◆ TASK TO COMPLETE: Set the records down again, exactly, without their images.

◆ DATA SHOWN:
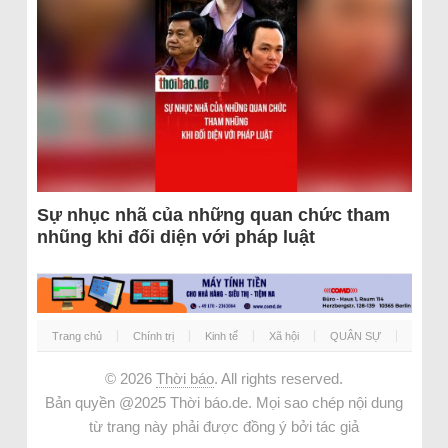
Sự nhục nhã của những quan chức tham
nhũng khi đối diện với pháp luật
Trang chủ
Chính trị
Kinh tế
Xã hội
QUÂN SỰ
© 2026
Thời báo
. All rights reserved.
Bản quyền @2025 Thời báo.de. Mọi sao chép nội dung
từ trang này phải được đồng ý bởi tác giả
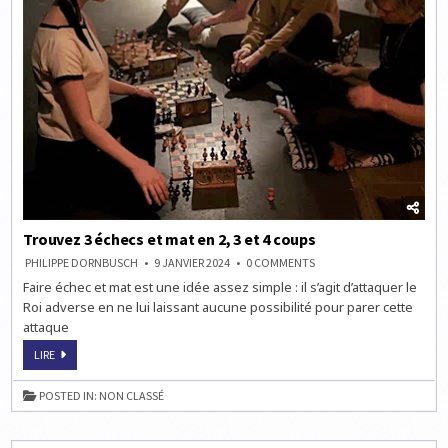
Trouvez 3 échecs et mat en 2, 3 et 4 coups
ON
PHILIPPE DORNBUSCH
9 JANVIER 2024
0 COMMENTS
TROUVEZ
Faire échec et mat est une idée assez simple : il s’agit d’attaquer le
3
ÉCHECS
Roi adverse en ne lui laissant aucune possibilité pour parer cette
ET
MAT
attaque
EN
2,
TROUVEZ
LIRE
3
3
ET
ÉCHECS
4
ET
COUPS
POSTED IN:
NON CLASSÉ
MAT
EN
2,
3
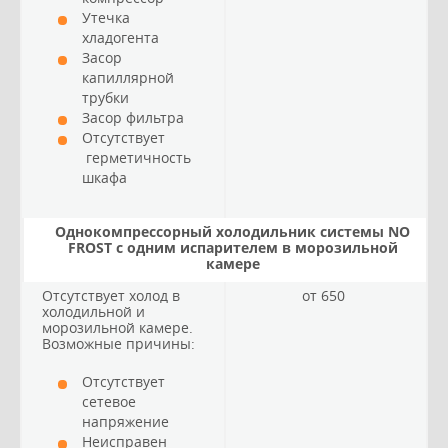
Утечка
хладогента
Засор
капиллярной
трубки
Засор фильтра
Отсутствует
герметичность
шкафа
Однокомпрессорный холодильник системы NO
FROST с одним испарителем в морозильной
камере
Отсутствует холод в
от 650
холодильной и
морозильной камере.
Возможные причины:
Отсутствует
сетевое
напряжение
Неисправен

◆ RESPONSE TO THIS TASK:
Sự nhục nhã của những quan chức tham
nhũng khi đối diện với pháp luật
Trang chủ
Chính trị
Kinh tế
Xã hội
QUÂN SỰ
© 2026
Thời báo
. All rights reserved.
Bản quyền @2025 Thời báo.de. Mọi sao chép nội dung
từ trang này phải được đồng ý bởi tác giả
Trouvez 3 échecs et mat en 2, 3 et 4 coups
ON
PHILIPPE DORNBUSCH
9 JANVIER 2024
0 COMMENTS
TROUVEZ
Faire échec et mat est une idée assez simple : il s’agit d’attaquer le
3
ÉCHECS
Roi adverse en ne lui laissant aucune possibilité pour parer cette
ET
MAT
attaque
EN
2,
TROUVEZ
LIRE
3
3
ET
ÉCHECS
4
ET
COUPS
POSTED IN:
NON CLASSÉ
MAT
EN
2,
3
Утечка
хладогента
Засор
капиллярной
трубки
Засор фильтра
Отсутствует
герметичность
шкафа
Однокомпрессорный холодильник системы NO
FROST с одним испарителем в морозильной
камере
Отсутствует холод в
от 650
холодильной и
морозильной камере.
Возможные причины:
Отсутствует
сетевое
напряжение
Неисправен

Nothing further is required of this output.